포스팅 목차
* 파이썬 & R 패키지 호출 및 예제 데이터 생성 링크
[ PERCENTILE_CONT Oracle Function ]
PERCENTILE_CONT 함수는 연속된 분포 모델을 가정한 역 분포 함수(inverse distribution function)이다. 이 함수는 백분위수 값과 소트 지정을 취하고, 소트 지정에 해당하는 백분위수 값에 해당하는 보간된 값을 반환한다.
현재 아래 예제는 Percent Rank 를 구현함.
- 함수 설명 : PERCENTILE_CONT 오라클 함수 링크
1. Oracle(오라클)
1) 집계함수
- percentile_cont() 함수
Oracle Programming |
SELECT DEPTNO, PERCENTILE_CONT(0.35) WITHIN GROUP (ORDER BY SAL) PERCENTILE_CONT_FUNC
FROM EMP
GROUP BY DEPTNO
Results |
DEPTNO PERCENTILE_CONT_FUNC
------------------------------
10 2105
20 1850
30 1250
2) 분석함수
- percentile_cont() 함수
Oracle Programming |
SELECT DEPTNO, EMPNO, SAL,
PERCENTILE_CONT(0.35) WITHIN GROUP (ORDER BY SAL) OVER (PARTITION BY DEPTNO) PERCENTILE_CONT_FUNC
FROM EMP
ORDER BY DEPTNO, SAL DESC
Results |
DEPTNO EMPNO SAL PERCENTILE_CONT_FUNC
---------------------------------------------
10 7839 5000 2105
10 7782 2450 2105
10 7934 1300 2105
20 7788 3000 1850
20 7902 3000 1850
20 7566 2975 1850
20 7876 1100 1850
20 7369 800 1850
30 7698 2850 1250
30 7499 1600 1250
30 7844 1500 1250
30 7521 1250 1250
30 7654 1250 1250
30 7900 950 1250
2. Python Pandas(파이썬)
2) 분석함수
- pandas패키지의 quantile(x,q=0.35)
Python Programming |
withmooc = copy.copy(emp)
withmooc['pct_first'] = withmooc.groupby('deptno')['sal'].transform(lambda x: x.quantile(q=0.35))

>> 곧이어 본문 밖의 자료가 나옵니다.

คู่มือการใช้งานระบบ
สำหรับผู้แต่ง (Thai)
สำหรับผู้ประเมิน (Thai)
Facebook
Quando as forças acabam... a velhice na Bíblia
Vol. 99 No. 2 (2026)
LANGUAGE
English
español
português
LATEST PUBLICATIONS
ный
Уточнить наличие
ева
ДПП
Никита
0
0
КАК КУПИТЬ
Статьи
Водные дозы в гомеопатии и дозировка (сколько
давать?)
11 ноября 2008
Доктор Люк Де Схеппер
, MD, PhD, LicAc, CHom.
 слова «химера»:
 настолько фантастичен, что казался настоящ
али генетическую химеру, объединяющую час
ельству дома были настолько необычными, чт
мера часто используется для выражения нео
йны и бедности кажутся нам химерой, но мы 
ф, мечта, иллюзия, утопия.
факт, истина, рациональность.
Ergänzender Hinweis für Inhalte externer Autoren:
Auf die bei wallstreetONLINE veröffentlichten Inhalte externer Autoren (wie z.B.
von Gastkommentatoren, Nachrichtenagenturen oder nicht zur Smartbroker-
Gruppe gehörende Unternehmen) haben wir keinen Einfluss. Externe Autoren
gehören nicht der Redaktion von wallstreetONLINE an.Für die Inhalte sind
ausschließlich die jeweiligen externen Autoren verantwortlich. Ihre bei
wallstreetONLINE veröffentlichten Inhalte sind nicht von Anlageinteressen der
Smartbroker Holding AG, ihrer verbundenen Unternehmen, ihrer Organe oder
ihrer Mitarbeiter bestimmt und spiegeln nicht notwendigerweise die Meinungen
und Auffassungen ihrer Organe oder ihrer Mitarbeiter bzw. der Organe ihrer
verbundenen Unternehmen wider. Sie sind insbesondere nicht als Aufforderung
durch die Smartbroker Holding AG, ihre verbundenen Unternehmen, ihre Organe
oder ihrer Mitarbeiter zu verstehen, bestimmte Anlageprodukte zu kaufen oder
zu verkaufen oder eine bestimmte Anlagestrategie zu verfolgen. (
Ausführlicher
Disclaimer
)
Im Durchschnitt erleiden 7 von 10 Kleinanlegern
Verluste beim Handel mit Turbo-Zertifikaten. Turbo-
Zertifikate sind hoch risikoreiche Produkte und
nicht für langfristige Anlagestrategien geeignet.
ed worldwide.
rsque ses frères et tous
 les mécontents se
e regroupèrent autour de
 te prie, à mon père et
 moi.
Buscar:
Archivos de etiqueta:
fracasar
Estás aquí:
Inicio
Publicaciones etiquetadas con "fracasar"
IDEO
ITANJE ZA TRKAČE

withmooc.sort_values(['deptno','sal'],ascending = [True,False])
Results |
empno ename job mgr hiredate sal comm deptno pct_first
8 7839 KING PRESIDENT NaN 1981/11/17 5000 NaN 10 2105.0
6 7782 CLARK MANAGER 7839.0 1981/01/09 2450 NaN 10 2105.0
13 7934 MILLER CLERK 7782.0 1982/01/23 1300 NaN 10 2105.0
7 7788 SCOTT ANALYST 7566.0 1982/12/09 3000 NaN 20 1850.0
12 7902 FORD ANALYST 7566.0 1981/12/03 3000 NaN 20 1850.0
3 7566 JONES MANAGER 7839.0 1981/04/02 2975 NaN 20 1850.0
10 7876 ADAMS CLERK 7788.0 1983/01/12 1100 NaN 20 1850.0
0 7369 SMITH CLERK 7902.0 1980/12/17 800 NaN 20 1850.0
5 7698 BLAKE MANAGER 7839.0 1981/03/01 2850 NaN 30 1250.0
1 7499 ALLEN SALESMAN 7698.0 1981/02/20 1600 300.0 30 1250.0
9 7844 TURNER SALESMAN 7698.0 1981/09/08 1500 0.0 30 1250.0
2 7521 WARD SALESMAN 7698.0 1981/02/22 1250 500.0 30 1250.0
4 7654 MARTIN SALESMAN 7698.0 1981/09/28 1250 1400.0 30 1250.0
11 7900 JAMES CLERK 7698.0 1981/12/03 950 NaN 30 1250.0
- Numpy 패키지의 np.quantile(x,q=0.35)
Python Programming |
withmooc = copy.copy(emp)
withmooc['pct_first'] = withmooc.groupby('deptno')['sal'].transform(lambda x: np.quantile(x,q=0.35))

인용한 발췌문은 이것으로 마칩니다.